After Candler had gained a better foothold on Coca-Cola in April 1888, he nevertheless was forced to sell the beverage he produced with the recipe he had under the names "Yum Yum" and "Koke". This was while Charley Pemberton was selling the elixir, although a cruder mixture, under the name "Coca-Cola", all with his father's blessing. After both names failed to catch on for Candler, by the middle of 1888, the Atlanta pharmacist was quite anxious to establish a firmer legal claim to Coca-Cola, and hoped he could force his two competitors, Walker and Dozier, completely out of the business, as well.[25]

John Pemberton died suddenly on August 16, 1888. Asa Candler then decided to move swiftly forward to attain full control of the entire Coca-Cola operation.

Charley Pemberton, an alcoholic and opium addict, unnerved Asa Candler more than anyone else.
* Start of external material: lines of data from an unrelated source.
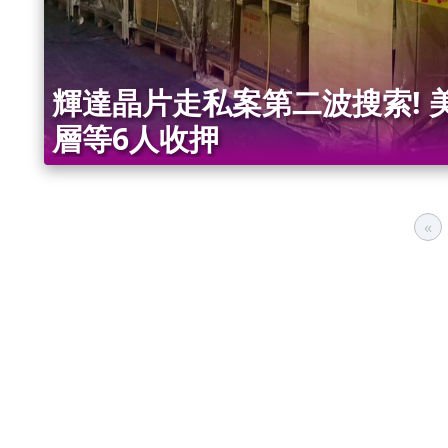
輝達晶片走私案第二波搜索! 
層等6人收押
«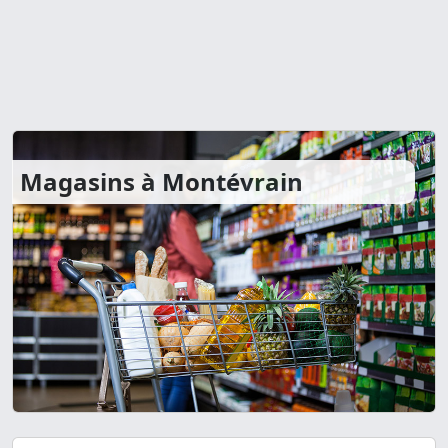
Magasins à Montévrain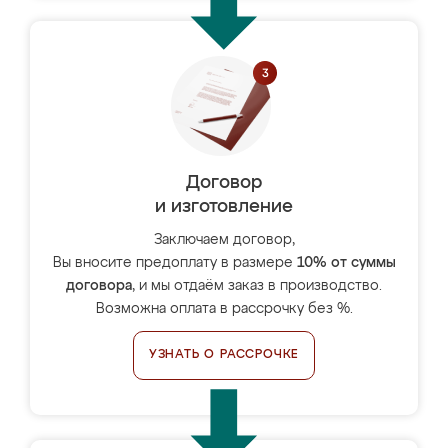
Договор
и изготовление
Заключаем договор,
Вы вносите предоплату в размере
10% от суммы
договора
, и мы отдаём заказ в производство.
Возможна оплата в рассрочку без %.
УЗНАТЬ О РАССРОЧКЕ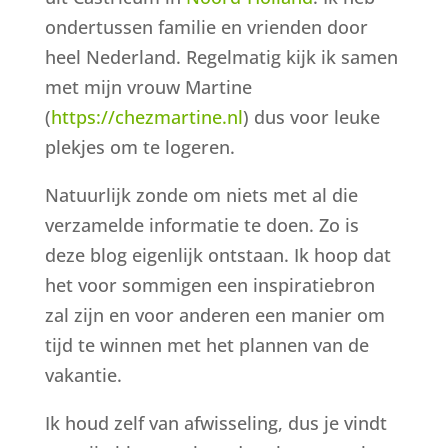
ondertussen familie en vrienden door
heel Nederland. Regelmatig kijk ik samen
met mijn vrouw Martine
(
https://chezmartine.nl
) dus voor leuke
plekjes om te logeren.
Natuurlijk zonde om niets met al die
verzamelde informatie te doen. Zo is
deze blog eigenlijk ontstaan. Ik hoop dat
het voor sommigen een inspiratiebron
zal zijn en voor anderen een manier om
tijd te winnen met het plannen van de
vakantie.
Ik houd zelf van afwisseling, dus je vindt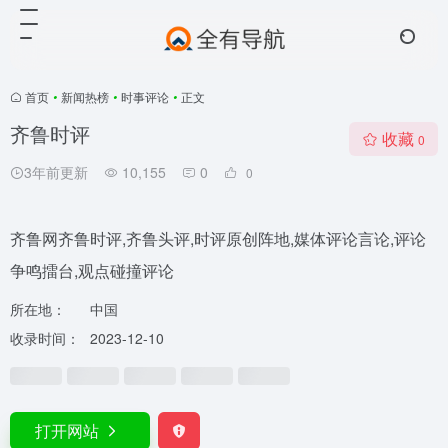
首页
•
新闻热榜
•
时事评论
•
正文
齐鲁时评
收藏
0
3年前更新
10,155
0
0
齐鲁网齐鲁时评,齐鲁头评,时评原创阵地,媒体评论言论,评论
争鸣擂台,观点碰撞评论
所在地：
中国
收录时间：
2023-12-10
打开网站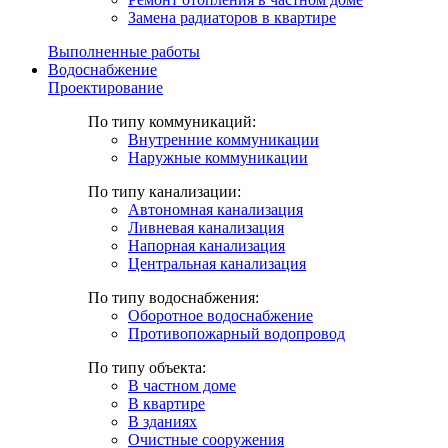
Замена радиаторов в квартире
Выполненные работы
Водоснабжение
Проектирование
По типу коммуникаций:
Внутренние коммуникации
Наружные коммуникации
По типу канализации:
Автономная канализация
Ливневая канализация
Напорная канализация
Центральная канализация
По типу водоснабжения:
Оборотное водоснабжение
Противопожарный водопровод
По типу объекта:
В частном доме
В квартире
В зданиях
Очистные сооружения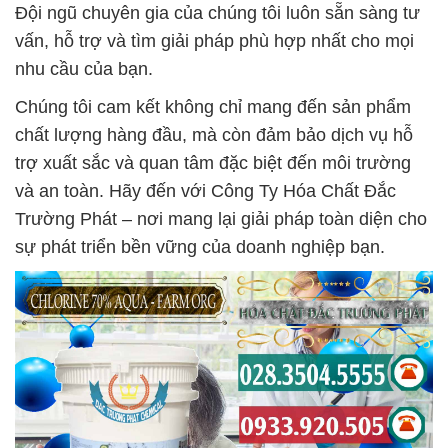
Đội ngũ chuyên gia của chúng tôi luôn sẵn sàng tư
vấn, hỗ trợ và tìm giải pháp phù hợp nhất cho mọi
nhu cầu của bạn.
Chúng tôi cam kết không chỉ mang đến sản phẩm
chất lượng hàng đầu, mà còn đảm bảo dịch vụ hỗ
trợ xuất sắc và quan tâm đặc biệt đến môi trường
và an toàn. Hãy đến với Công Ty Hóa Chất Đắc
Trường Phát – nơi mang lại giải pháp toàn diện cho
sự phát triển bền vững của doanh nghiệp bạn.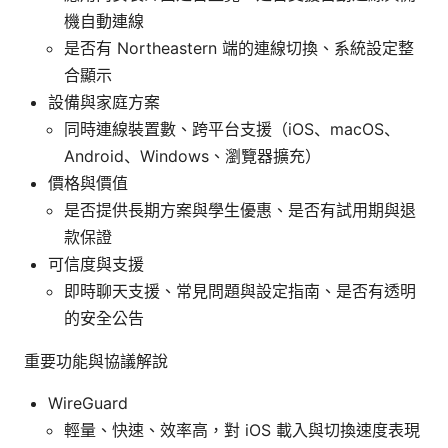
機自動連線
是否有 Northeastern 端的連線切換、系統設定整
合顯示
設備與家庭方案
同時連線裝置數、跨平台支援（iOS、macOS、
Android、Windows、瀏覽器擴充）
價格與價值
是否提供長期方案與學生優惠、是否有試用期與退
款保證
可信度與支援
即時聊天支援、常見問題與設定指南、是否有透明
的安全公告
重要功能與協議解說
WireGuard
輕量、快速、效率高，對 iOS 載入與切換速度表現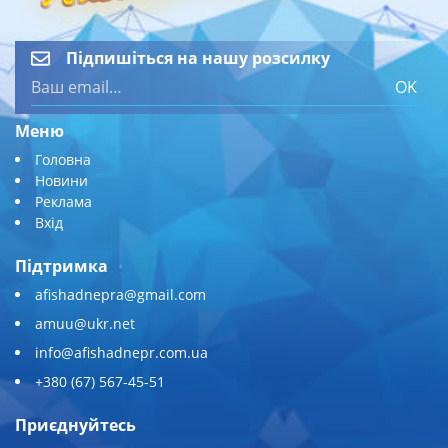
Підпишіться на нашу розсилку
OK
Меню
Головна
Новини
Реклама
Вхід
Підтримка
afishadnepra@gmail.com
amuu@ukr.net
info@afishadnepr.com.ua
+380 (67) 567-45-51
Приєднуйтесь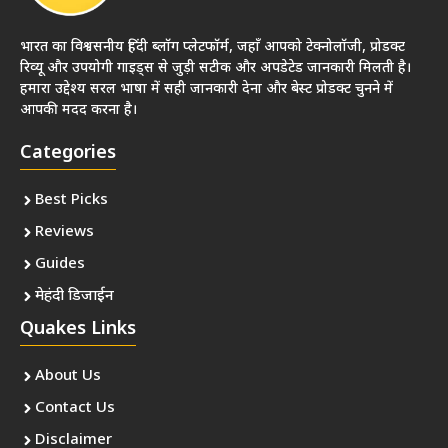
भारत का विश्वसनीय हिंदी ब्लॉग प्लेटफॉर्म, जहाँ आपको टेक्नोलॉजी, प्रोडक्ट
रिव्यू और उपयोगी गाइड्स से जुड़ी सटीक और अपडेटेड जानकारी मिलती है।
हमारा उद्देश्य सरल भाषा में सही जानकारी देना और बेस्ट प्रोडक्ट चुनने में
आपकी मदद करना है।
Categories
Best Picks
Reviews
Guides
मेहंदी डिजाईन
Quakes Links
About Us
Contact Us
Disclaimer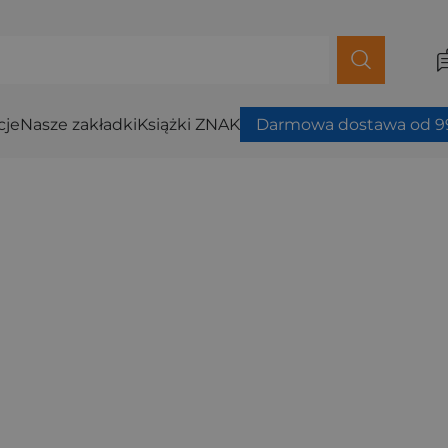
cje
Nasze zakładki
Książki ZNAK
Darmowa dostawa od 99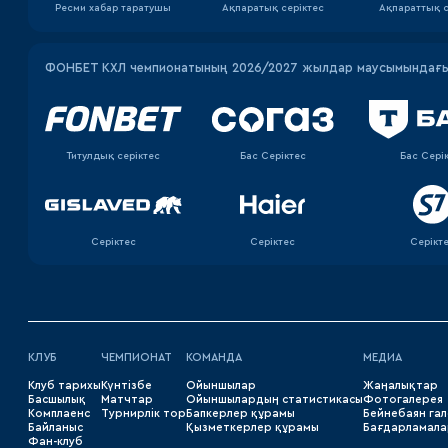
Ресми хабар таратушы
Ақпаратық серiктес
Ақпараттық с
ФОНБЕТ КХЛ чемпионатының 2026/2027 жылдар маусымындағы 
Титулдық серіктес
Бас Серіктес
Бас Сері
Серіктес
Серіктес
Серікт
КЛУБ
ЧЕМПИОНАТ
КОМАНДА
МЕДИА
Клуб тарихы
Күнтізбе
Ойыншылар
Жаңалықтар
Басшылық
Матчтар
Ойыншылардың статистикасы
Фотогалерея
Комплаенс
Турнирлік тор
Бапкерлер құрамы
Бейнебаян га
Байланыс
Қызметкерлер құрамы
Бағдарламала
Фан-клуб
Candler is said to have quickly maneuvered to purchase the exclusive rights to the name "Coca-Cola" from Pemberton's son Charley immediately after he learned of Dr. Pemberton's death. One of several stories states that Candler approached Charley's mother at John Pemberton's funeral and offered her $300 in cash for the title to the name.

In Charles Howard Candler's 1950 book about his father, he stated: "On August 30 [1888], he [Asa Candler] became the sole proprietor of Coca-Cola, a fact which was stated on letterheads, invoice blanks and advertising copy."[24]

With this action on August 30, 1888, Candler's sole control became technically all true. Candler had negotiated with Margaret Dozier and her brother Woolfolk Walker a full payment amounting to $1,000, which all agreed Candler could pay off with a series of notes over a specified time span. By May 1, 1889, Candler was now claiming full ownership of the Coca-Cola beverage, with a total investment outlay by Candler for the drink enterprise over the years amounting to $2,300.[26]

In 1914, Margaret Dozier, as co-owner of the original Coca-Cola Company in 1888, came forward to claim that her signature on the 1888 Coca-Cola Company bill of sale had been forged. Subsequent analysis of other similar transfer documents had also indicated John Pemberton's signature had most likely been forged as well, which some accounts claim was precipitated by his son Charley.[22]

In 1892, Candler set out to incorporate a second company, the Coca-Cola Company (the current corporation). When Candler had the earliest records of the "Coca-Cola Company" destroyed in 1910, the action was claimed to have been made during a move to new corporation offices around this time.[27]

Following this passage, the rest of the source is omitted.